Intervenuti i Carabinieri che hanno denunicato l’aggressore a piede libero

fonte immagine: Comando Provinciale Carabinieri di Livorno

I militari della Compagnia di Piombino, in particolare quelli in servizio di pronto intervento in forza a quel Nucleo Operativo e Radiomobile, sono intervenuti di recente in orario notturno presso il pronto soccorso del locale nosocomio a seguito di segnalazione pervenuta sul numero unico di emergenza 112 NUE di aggressione ai danni di personale sanitario.

Dalla ricostruzione della dinamica del fatto condotta dai militari del Nucleo Radiomobile è emerso che un uomo, non residente in zona, presente all’interno della struttura per accompagnare un’altra persona in procinto di essere visitata, per futili motivi a seguito probabilmente di un disaccordo scaturito dalle indicazioni fornite dai sanitari all’uomo circa le procedure da seguire all’interno della struttura, avrebbe reagito in modo sproporzionato assumendo una condotta aggressiva (violenta e ingiuriosa) verso di loro, per cui si è reso necessario richiedere l’intervento dei carabinieri che nel giro di poco hanno riportato la calma al pronto soccorso.
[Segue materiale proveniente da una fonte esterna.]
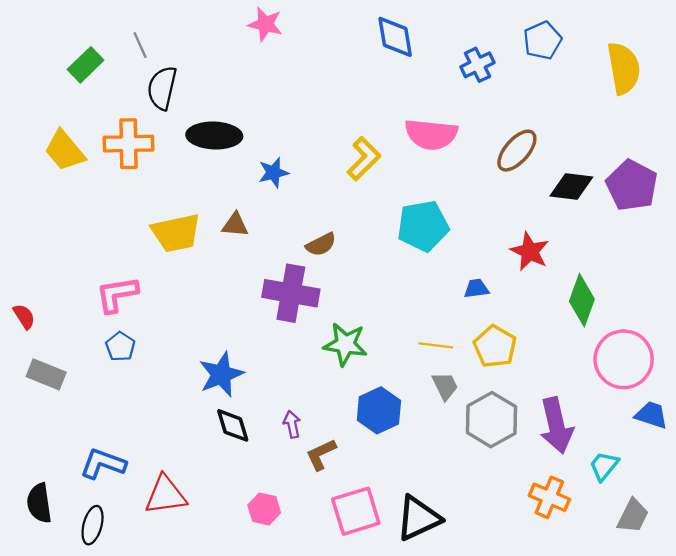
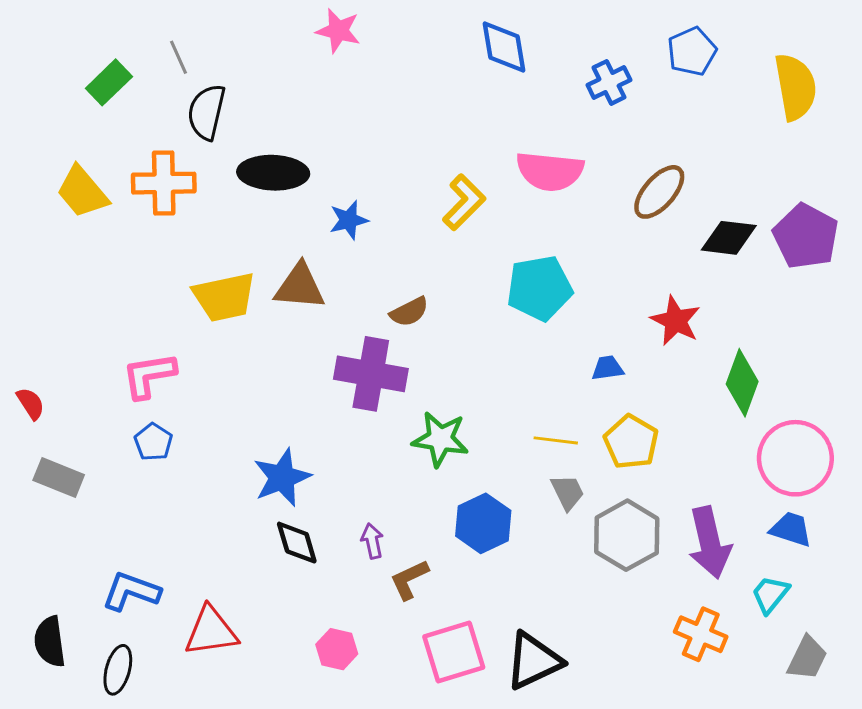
brown triangle: (235, 225) -> (300, 287), size x1.5
blue trapezoid: (651, 415) -> (791, 529), moved

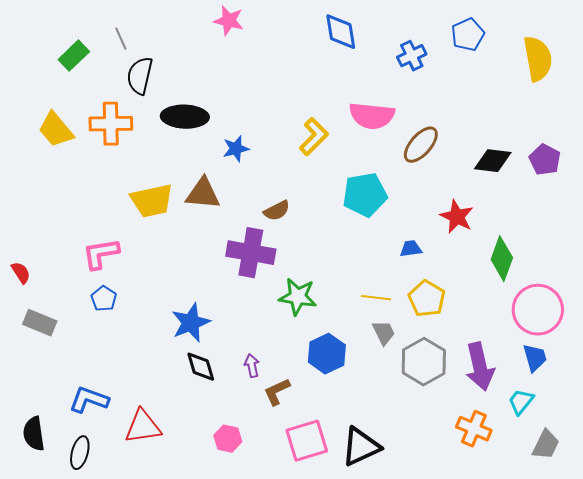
brown ellipse: (659, 192) -> (421, 145), moved
purple pentagon: (806, 236) -> (545, 160), size x0.7
blue trapezoid: (791, 529) -> (535, 358), turned 56

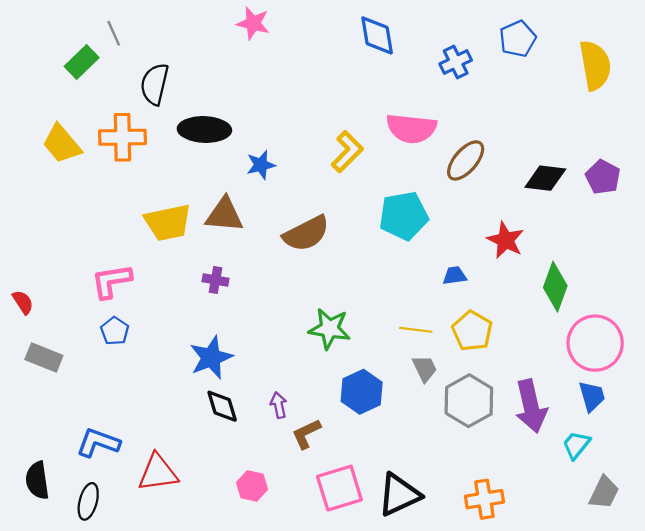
gray line: (121, 39) -> (114, 33), moved
brown semicircle: (277, 211) -> (306, 234), size x1.6
purple cross: (251, 253) -> (215, 280), moved, size x0.5
orange cross: (474, 429) -> (484, 499), moved, turned -32

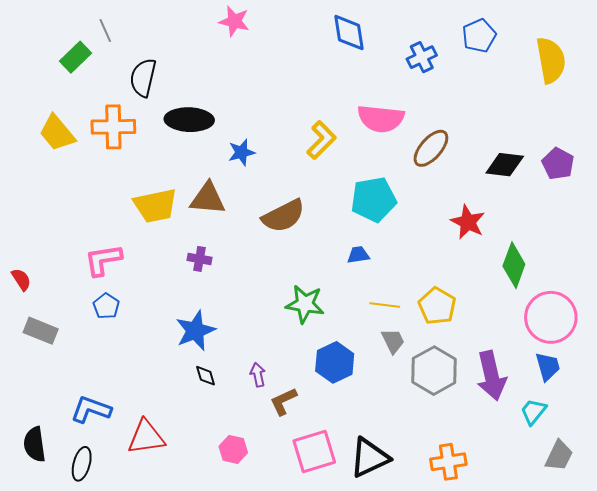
blue trapezoid: (455, 276) -> (358, 255), moved
black diamond: (222, 406) -> (206, 376), size x0.7

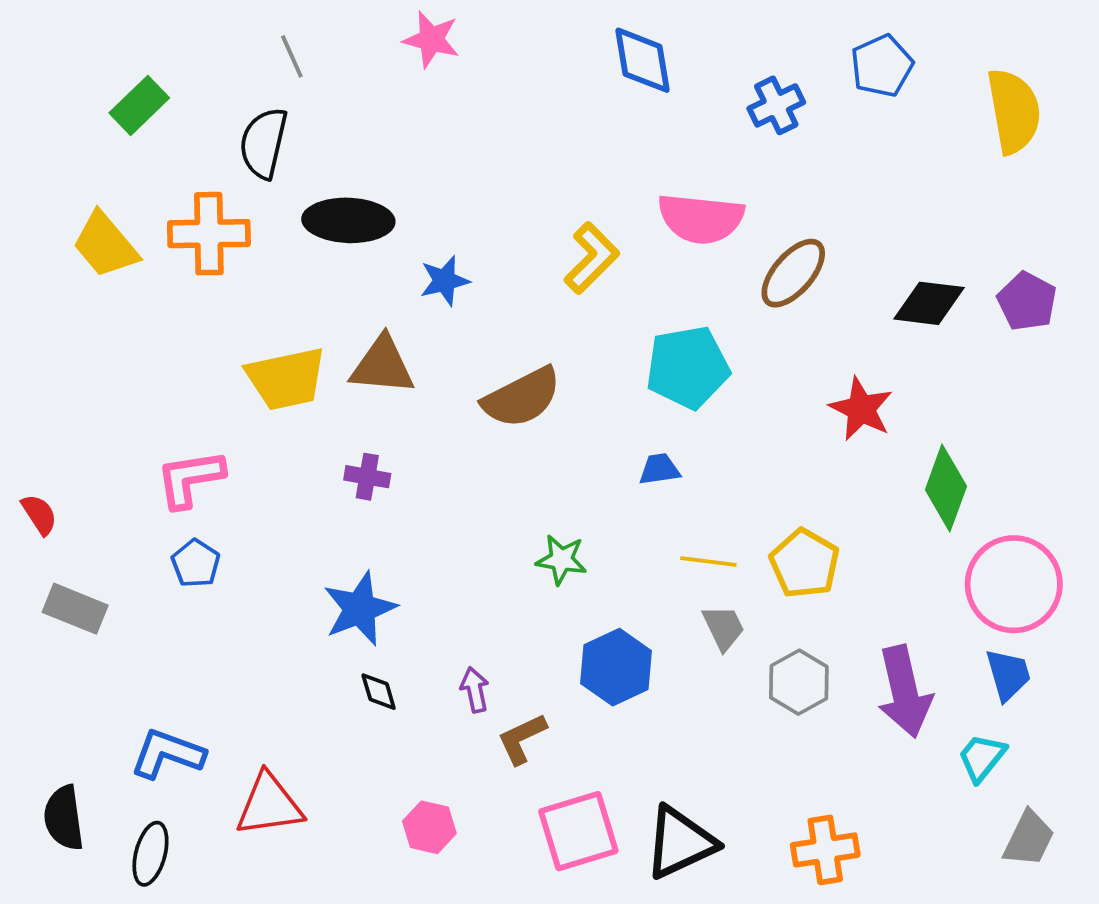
gray line: (105, 30) -> (292, 56), moved
green star: (305, 304) -> (561, 560), size x0.7
gray hexagon: (434, 371) -> (799, 682), size x0.7

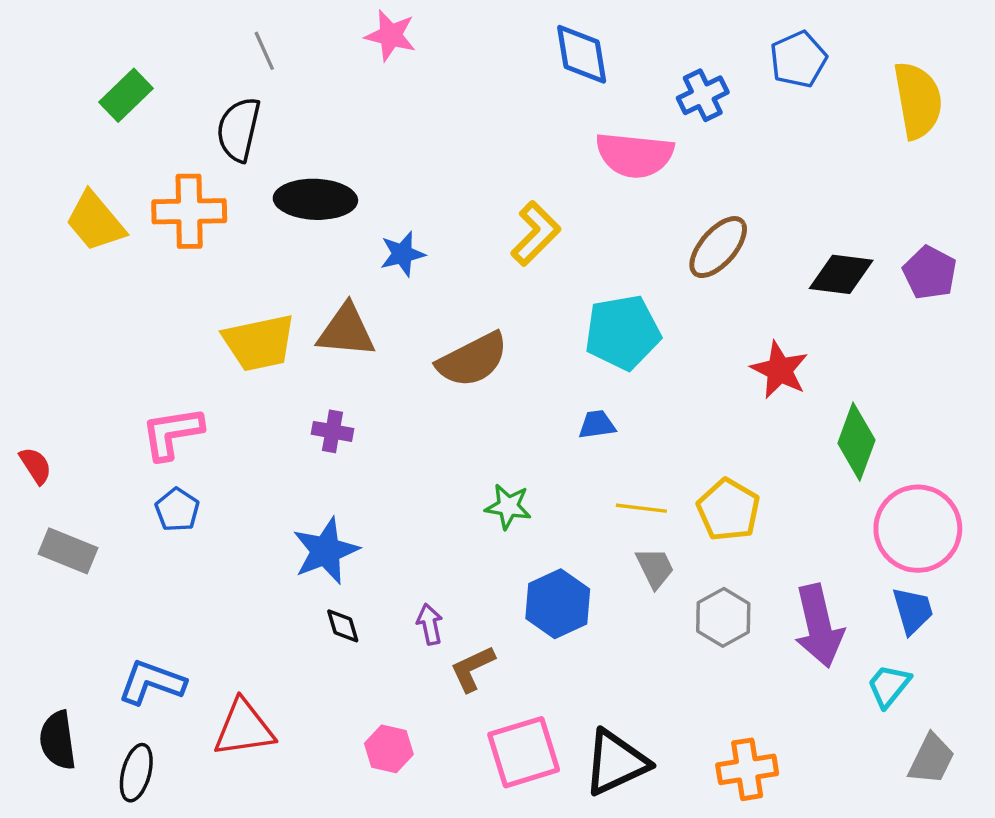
pink semicircle: (701, 218) -> (635, 155), moved

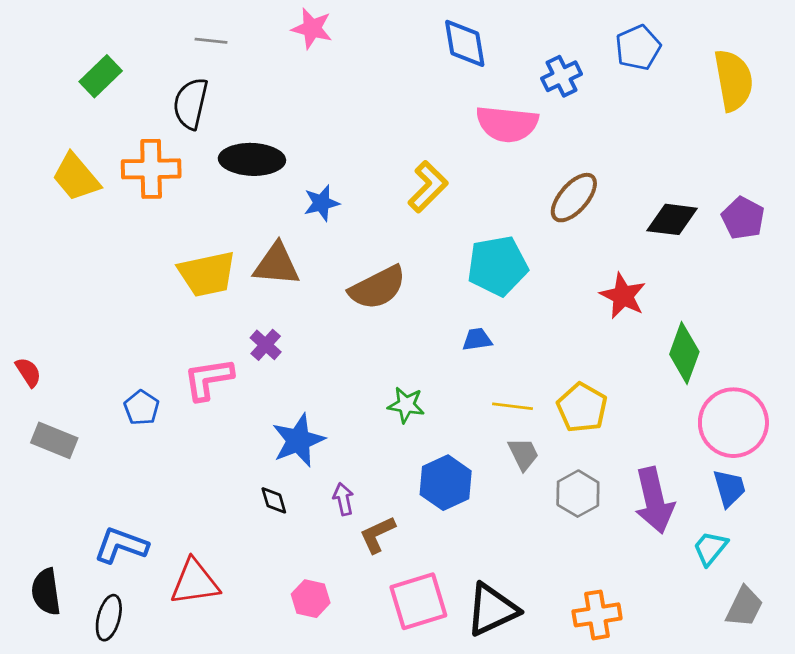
gray line: (264, 51) -> (211, 41), turned -60
purple cross: (332, 431) -> (266, 345), turned 32
pink L-shape: (172, 433) -> (208, 379), moved
blue star: (326, 551) -> (298, 440), moved

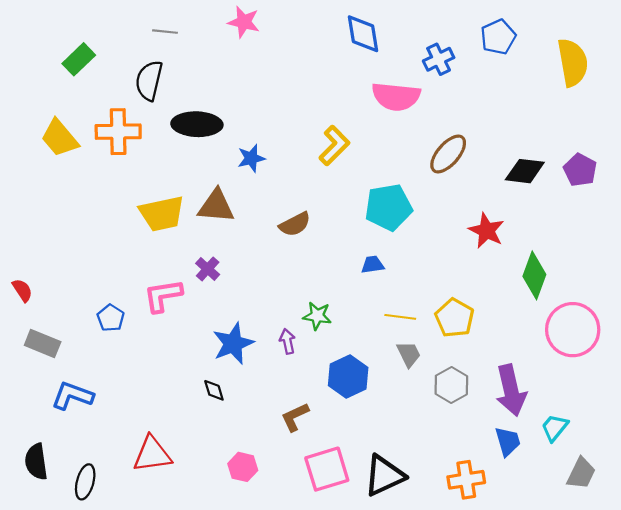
brown semicircle: (377, 288) -> (295, 224), size x0.7
blue trapezoid: (729, 488) -> (508, 441), moved
purple arrow: (343, 499) -> (287, 341), moved
blue L-shape: (121, 545) -> (72, 396), moved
Il personale sanitario che ha subito l’aggressione ha riportato conseguenze refertate non gravi e risolvibili in pochi giorni di prognosi (5gg.), mentre l’autore dell’aggressione è stato deferito a piede libero all’AG competente di Livorno per lesioni personali aggravate. 

A suo carico, inoltre, non è da escludere che potrebbero esserci ulteriori conseguenze sotto il profilo sanzionatorio, a seguito di attività istruttoria della Direzione Generale della struttura sanitaria sull’accaduto, in virtù della legge numero 113 del 2020. 

Detta norma, infatti, prevede che chiunque tenga condotte violente, ingiuriose, offensive o moleste nei confronti di personale esercente una professione sanitaria o socio-sanitaria o anche di chiunque svolga attività ausiliarie di cura, assistenza sanitaria o soccorso funzionali allo svolgimento di dette professioni presso strutture sanitarie e socio-sanitarie pubbliche o private è soggetto alla sanzione amministrativa del pagamento di una somma da euro 500 a euro 5mila.